=== Section Start ===

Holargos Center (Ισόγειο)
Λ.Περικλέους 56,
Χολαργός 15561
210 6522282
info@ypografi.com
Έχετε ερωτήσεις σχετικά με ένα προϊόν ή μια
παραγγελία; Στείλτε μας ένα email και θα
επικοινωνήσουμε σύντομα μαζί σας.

=== Section End ===

- Task details -
Output exactly the lines from the one containing "210 6522282" through the last line of the records, both included. Output nothing else.

- Answer for this exercise -
210 6522282
info@ypografi.com
Έχετε ερωτήσεις σχετικά με ένα προϊόν ή μια
παραγγελία; Στείλτε μας ένα email και θα
επικοινωνήσουμε σύντομα μαζί σας.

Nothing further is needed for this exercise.